→ **EXERCISE INSTRUCTIONS**
Leaving the pictures aside, transcribe only and exactly the lines from the one with "This screenshot has" through the end of the entries, both included.

══ THE DATA ══

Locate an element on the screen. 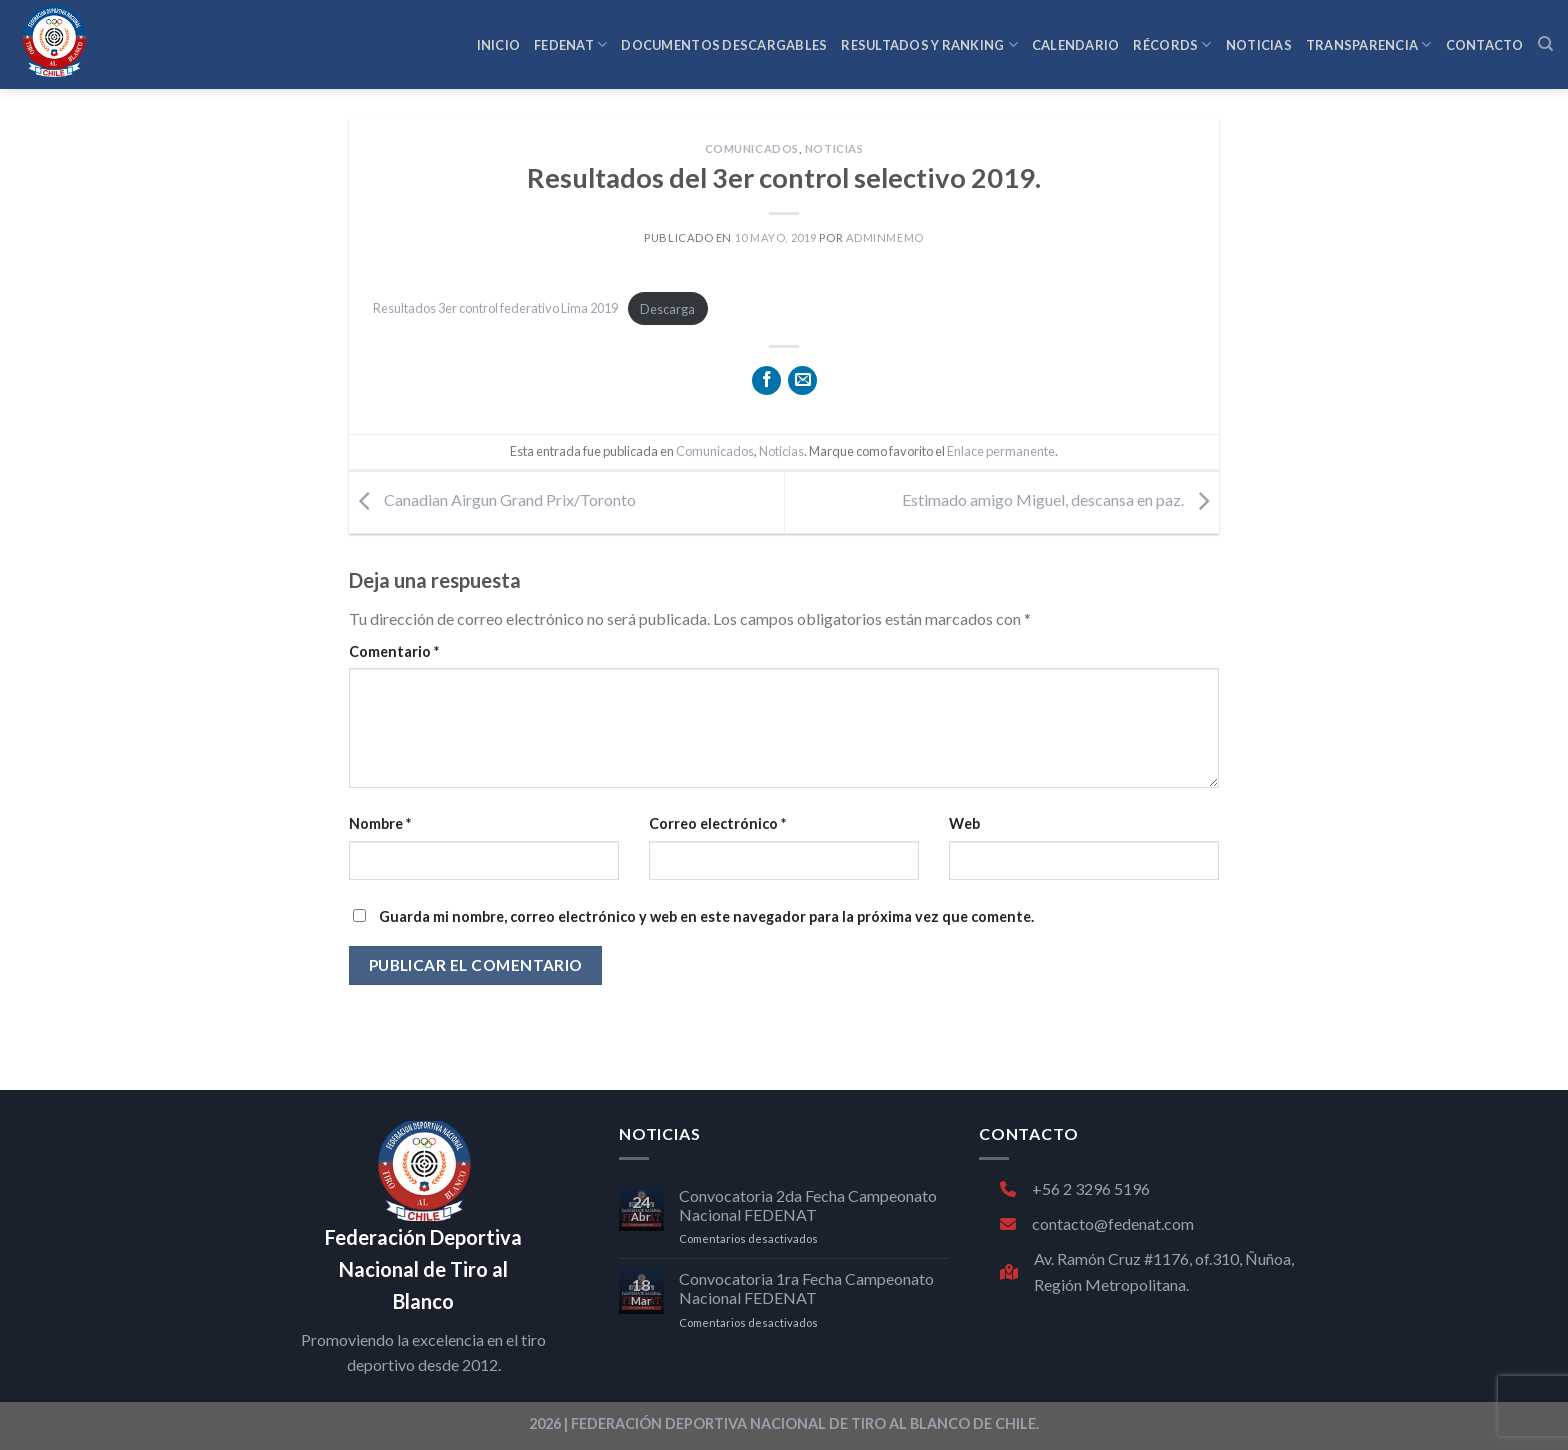 The height and width of the screenshot is (1450, 1568). contacto@fedenat.com is located at coordinates (1097, 1223).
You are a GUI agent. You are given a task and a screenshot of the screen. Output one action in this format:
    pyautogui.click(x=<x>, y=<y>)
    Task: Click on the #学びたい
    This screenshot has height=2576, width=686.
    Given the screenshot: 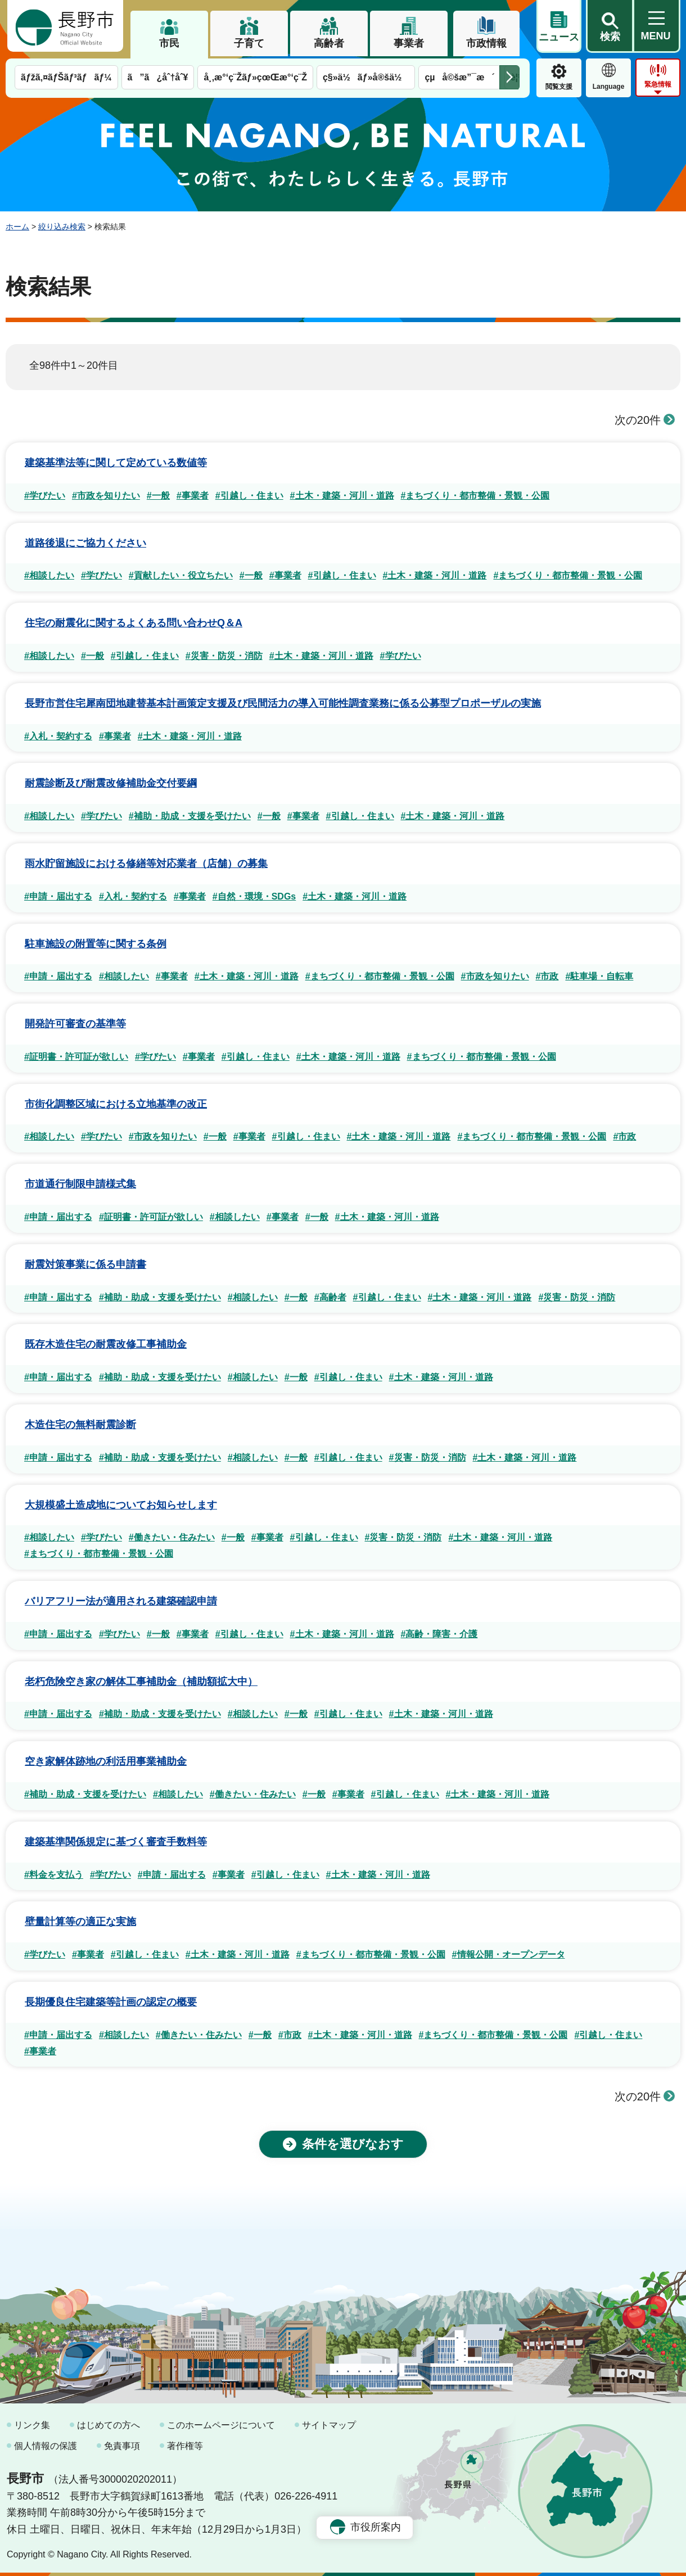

═══

→ **PROBLEM SOLUTION**
    This screenshot has height=2576, width=686.
    Given the screenshot: 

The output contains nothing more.